Medidas e impactos locais
As autoridades de Osaki declararam estado de emergência, válido até o fim do ano, com recomendações para evitar horários de maior atividade dos ursos e remover frutos de persimmo que atraem os animais. Bares, hotéis e lojas relatam queda de visitantes e reservas.
Especialistas afirmam que ursos famintos estão saindo de seus habitats em busca de alimento, adiando a hibernação. A população de ursos na região segue crescendo, o que aumenta o risco de aproximação de áreas urbanas.

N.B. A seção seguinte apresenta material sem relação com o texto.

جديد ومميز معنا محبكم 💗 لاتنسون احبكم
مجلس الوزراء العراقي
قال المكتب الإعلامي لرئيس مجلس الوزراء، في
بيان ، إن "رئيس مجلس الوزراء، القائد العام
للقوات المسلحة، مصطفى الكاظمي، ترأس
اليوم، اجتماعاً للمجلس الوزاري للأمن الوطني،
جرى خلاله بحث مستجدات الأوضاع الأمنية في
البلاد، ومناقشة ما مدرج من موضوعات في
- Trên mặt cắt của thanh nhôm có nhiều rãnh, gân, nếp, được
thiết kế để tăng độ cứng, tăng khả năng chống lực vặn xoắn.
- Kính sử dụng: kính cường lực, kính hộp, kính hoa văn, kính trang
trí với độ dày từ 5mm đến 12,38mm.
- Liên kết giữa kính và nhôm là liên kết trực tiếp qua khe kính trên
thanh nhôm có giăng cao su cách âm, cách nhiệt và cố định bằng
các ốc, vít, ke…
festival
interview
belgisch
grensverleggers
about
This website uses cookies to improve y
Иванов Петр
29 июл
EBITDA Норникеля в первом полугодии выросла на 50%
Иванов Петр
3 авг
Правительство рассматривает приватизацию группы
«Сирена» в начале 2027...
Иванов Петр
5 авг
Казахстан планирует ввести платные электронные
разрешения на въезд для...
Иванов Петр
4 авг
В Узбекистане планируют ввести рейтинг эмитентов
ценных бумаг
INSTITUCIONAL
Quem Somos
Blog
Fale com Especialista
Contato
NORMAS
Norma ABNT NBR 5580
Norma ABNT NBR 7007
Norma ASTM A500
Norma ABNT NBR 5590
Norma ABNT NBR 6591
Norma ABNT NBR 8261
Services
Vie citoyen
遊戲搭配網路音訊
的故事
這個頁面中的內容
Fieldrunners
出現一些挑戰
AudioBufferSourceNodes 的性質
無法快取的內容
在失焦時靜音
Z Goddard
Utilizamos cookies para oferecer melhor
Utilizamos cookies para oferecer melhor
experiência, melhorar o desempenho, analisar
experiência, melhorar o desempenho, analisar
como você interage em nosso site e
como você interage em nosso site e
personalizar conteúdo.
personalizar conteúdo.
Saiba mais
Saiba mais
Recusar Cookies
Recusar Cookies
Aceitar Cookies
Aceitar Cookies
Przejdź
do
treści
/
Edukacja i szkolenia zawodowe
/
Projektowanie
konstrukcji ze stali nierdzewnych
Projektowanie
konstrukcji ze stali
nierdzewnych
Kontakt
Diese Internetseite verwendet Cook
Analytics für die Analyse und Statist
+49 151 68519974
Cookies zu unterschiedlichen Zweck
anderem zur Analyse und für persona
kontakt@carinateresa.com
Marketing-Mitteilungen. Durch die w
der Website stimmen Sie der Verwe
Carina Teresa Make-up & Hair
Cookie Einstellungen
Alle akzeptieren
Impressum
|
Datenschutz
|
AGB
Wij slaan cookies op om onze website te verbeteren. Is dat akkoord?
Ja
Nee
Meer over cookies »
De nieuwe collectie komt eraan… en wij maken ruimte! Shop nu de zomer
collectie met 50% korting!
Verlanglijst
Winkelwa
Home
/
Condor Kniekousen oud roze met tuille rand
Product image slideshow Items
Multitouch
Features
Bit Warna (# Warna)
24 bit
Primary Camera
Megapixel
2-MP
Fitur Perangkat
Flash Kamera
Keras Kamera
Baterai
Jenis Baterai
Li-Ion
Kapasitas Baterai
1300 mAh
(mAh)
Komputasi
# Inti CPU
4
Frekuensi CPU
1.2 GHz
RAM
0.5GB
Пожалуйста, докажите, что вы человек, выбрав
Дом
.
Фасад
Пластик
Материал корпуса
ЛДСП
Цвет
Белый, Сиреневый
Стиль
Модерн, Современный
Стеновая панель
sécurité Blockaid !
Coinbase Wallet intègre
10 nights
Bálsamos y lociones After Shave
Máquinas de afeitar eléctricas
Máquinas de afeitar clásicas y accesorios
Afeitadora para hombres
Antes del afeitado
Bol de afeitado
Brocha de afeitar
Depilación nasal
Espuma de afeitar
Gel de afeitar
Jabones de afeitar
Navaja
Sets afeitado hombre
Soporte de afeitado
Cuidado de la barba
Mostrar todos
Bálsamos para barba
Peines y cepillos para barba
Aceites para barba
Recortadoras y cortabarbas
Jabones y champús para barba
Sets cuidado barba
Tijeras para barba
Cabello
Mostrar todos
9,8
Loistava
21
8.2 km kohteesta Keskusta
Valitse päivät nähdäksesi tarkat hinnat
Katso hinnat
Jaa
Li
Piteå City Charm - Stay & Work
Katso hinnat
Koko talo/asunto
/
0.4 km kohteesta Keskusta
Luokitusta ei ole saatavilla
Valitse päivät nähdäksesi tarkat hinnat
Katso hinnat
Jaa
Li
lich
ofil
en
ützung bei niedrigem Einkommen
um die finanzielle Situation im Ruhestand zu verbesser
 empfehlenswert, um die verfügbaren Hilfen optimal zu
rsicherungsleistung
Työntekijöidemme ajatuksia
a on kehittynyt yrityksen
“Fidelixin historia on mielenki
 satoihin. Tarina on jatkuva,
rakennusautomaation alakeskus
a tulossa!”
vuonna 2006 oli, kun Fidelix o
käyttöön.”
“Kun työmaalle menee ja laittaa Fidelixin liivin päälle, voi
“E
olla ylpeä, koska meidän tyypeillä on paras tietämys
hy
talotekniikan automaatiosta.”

Contexto nacional e respostas
Observadores apontam que o aumento de conflitos envolve manejo da fauna, falta de caçadores licenciados e o fim das fronteiras naturais entre florestas e vilarejos. Em Akita, autoridades recorreram às forças de defesa para capturar animais, sob a justificativa de proteger moradores, com cull adicional de milhares de ursos.
Autoras e especialistas destacam que o problema não se limita a zonas rurais, exigindo políticas nacionais de gestão de vida selvagem para reduzir riscos a pessoas e manter habitats. A expectativa é de que o padrão possa se repetir nos próximos meses se as condições de alimento permanecerem desfavoráveis.